__Saved data entries__

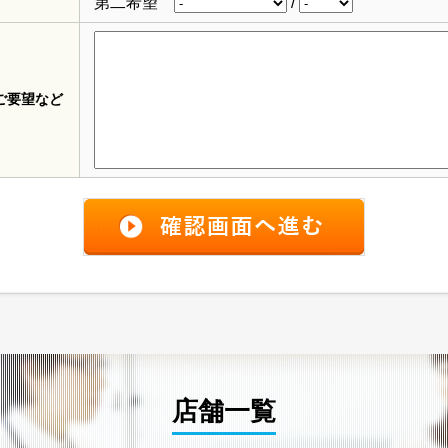
第二希望
/
ご要望など
店舗一覧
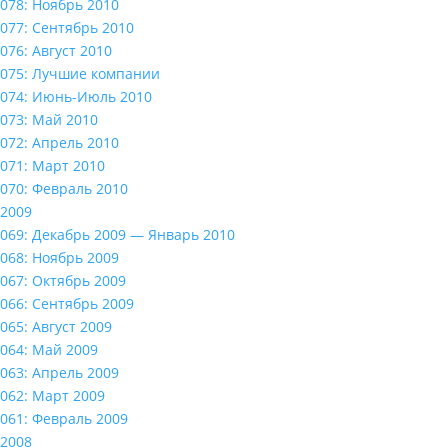
078: Ноябрь 2010
077: Сентябрь 2010
076: Август 2010
075: Лучшие компании
074: Июнь-Июль 2010
073: Май 2010
072: Апрель 2010
071: Март 2010
070: Февраль 2010
2009
069: Декабрь 2009 — Январь 2010
068: Ноябрь 2009
067: Октябрь 2009
066: Сентябрь 2009
065: Август 2009
064: Май 2009
063: Апрель 2009
062: Март 2009
061: Февраль 2009
2008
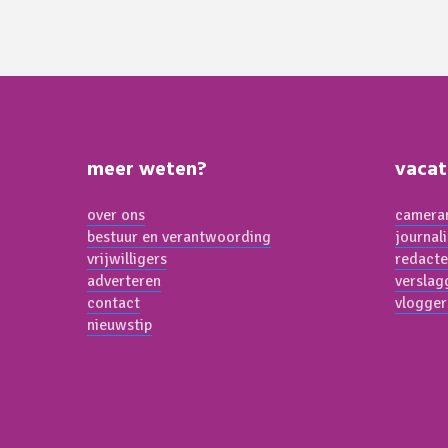
meer weten?
vacat
over ons
cameram
bestuur en verantwoording
journal
vrijwilligers
redacte
adverteren
verslag
contact
vlogger
nieuwstip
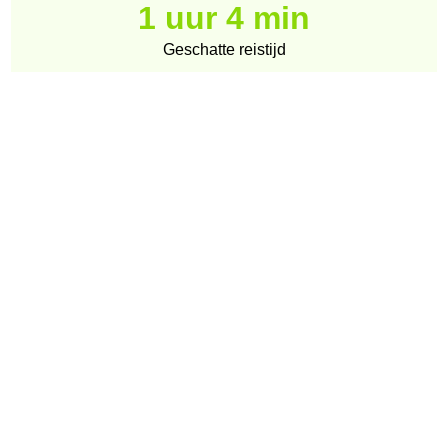
1 uur 4 min
Geschatte reistijd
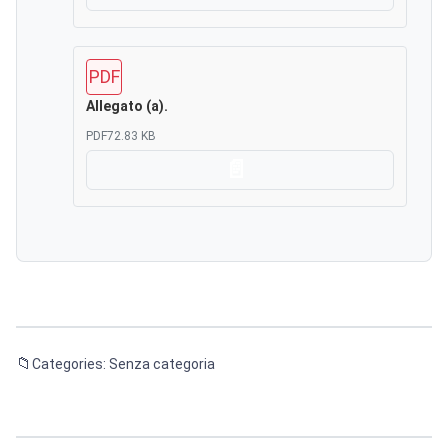
Scarica
PDF
Allegato (a).
PDF
72.83 KB
Scarica
Categories: Senza categoria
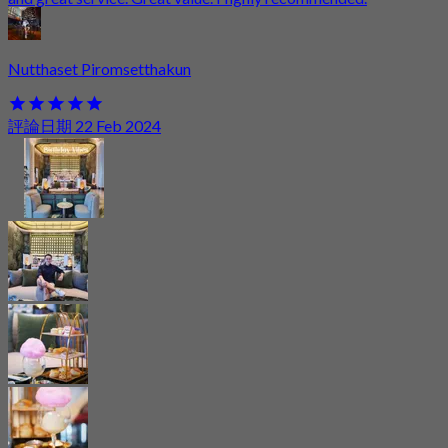
Nutthaset Piromsetthakun
評論日期 22 Feb 2024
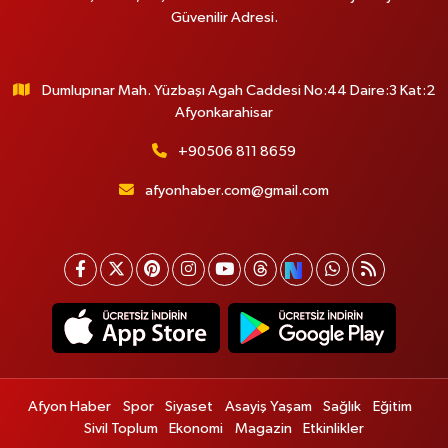
Güvenilir Adresi.
Dumlupınar Mah. Yüzbaşı Agah Caddesi No:44 Daire:3 Kat:2
Afyonkarahisar
+90506 811 8659
afyonhaber.com@gmail.com
Afyon Haber
Spor
Siyaset
Asayiş Yaşam
Sağlık
Eğitim
Sivil Toplum
Ekonomi
Magazin
Etkinlikler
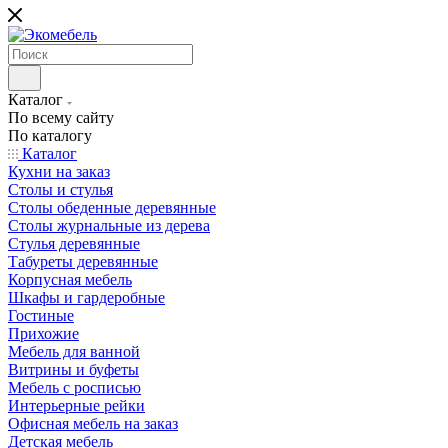
Каталог
По всему сайту
По каталогу
Каталог
Кухни на заказ
Столы и стулья
Столы обеденные деревянные
Столы журнальные из дерева
Стулья деревянные
Табуреты деревянные
Корпусная мебель
Шкафы и гардеробные
Гостиные
Прихожие
Мебель для ванной
Витрины и буфеты
Мебель с росписью
Интерьерные рейки
Офисная мебель на заказ
Детская мебель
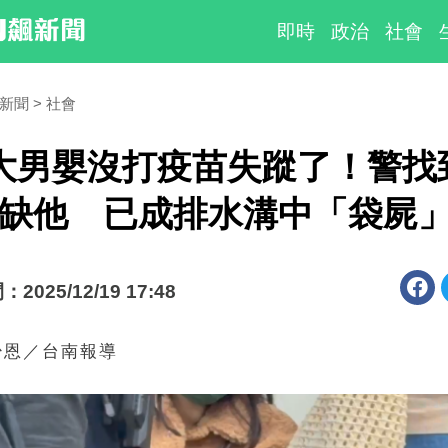
即時
政治
社會
時新聞
社會
大男嬰沒打疫苗失蹤了！警找
缺他 已成排水溝中「袋屍
025/12/19 17:48
少恩／台南報導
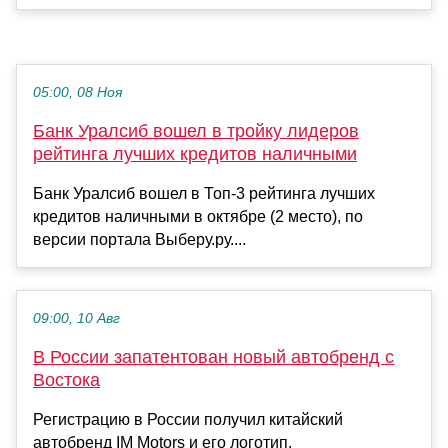
05:00, 08 Ноя
Банк Уралсиб вошел в тройку лидеров
рейтинга лучших кредитов наличными
Банк Уралсиб вошел в Топ-3 рейтинга лучших
кредитов наличными в октябре (2 место), по
версии портала Выберу.ру....
09:00, 10 Авг
В России запатентован новый автобренд с
Востока
Регистрацию в России получил китайский
автобренд IM Motors и его логотип.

__What needs to be done__
Based on the records above, count the lines in which "вошел" occurs and provide only the number.

__Answer section__
2